Microsoft employee claims Windows 8 is clearly the top OS on the market
Just like a mother brags about her kids, Microsoft continues to praise Windows 8, trying to emphasize that it’s the most advanced operating system to date.Oliver Niehus, Principal Application development manager and member of the Application Experience SWAT team, said in a blog post that Windows 8’s feature list is the living proof that it’s “an impressive operating system which hadn’t been seen by the world before.”
“It’s the most feature rich client operating system so far (Windows Server 2012 has much more than the client),” he continued.

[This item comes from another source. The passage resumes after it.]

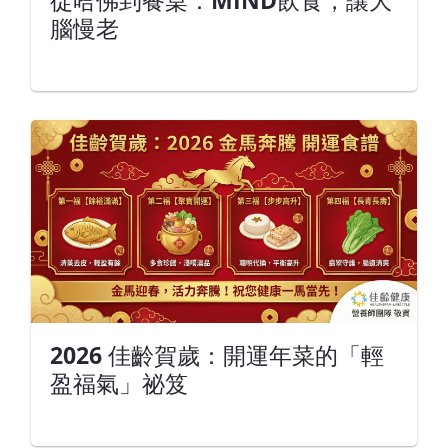
從哈佛到餐桌：MIND飲食，讓大
腦慢老
2026 佳齡賀歲：開運年菜的「輕
盈福氣」祕笈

“First of all, Windows itself benefits from these features and therefore reaches a new dimension concerning security, manageability, usability, performance and much more. Furthermore it is extremely energy saving so even with older hardware battery life has been raised a lot.”
Analysts and unofficial sales figures provided by retailers across the world, however, prove otherwise.
Windows 7 remains the top choice for all those looking for a Windows computer, so Windows 8 is yet to take off, even though Microsoft has previously stated that it had sold 40 million copies in just one month.
According to data revealed by Net Applications for the week of December 2, Windows 7 remains the number one operating system on the market, with a market share of 45.82 percent. Windows 8, on the other hand, trails behind many other rivals with a share of just 1.46 percent.
Windows 8 is thus less popular than Mac OS X 10.8 and 10.6 that hold market shares of 2.13 percent and 2.03 percent, respectively.
PC builder Puget System says that 8 out of 10 buyers choose Windows 7 over Windows 8, mostly because of the shortcomings of the new OS, such as the lack of a Start button and a confusing Modern approach.
“Windows 8 arrives to a PC market of mostly satisfied Windows 7 customers. The conditions under which Windows 7 arrived differed as many Windows XP users had held off moving to Windows Vista due to lackluster reviews and various hardware compatibility issues,” Brett Nordquist of Puget Systems said.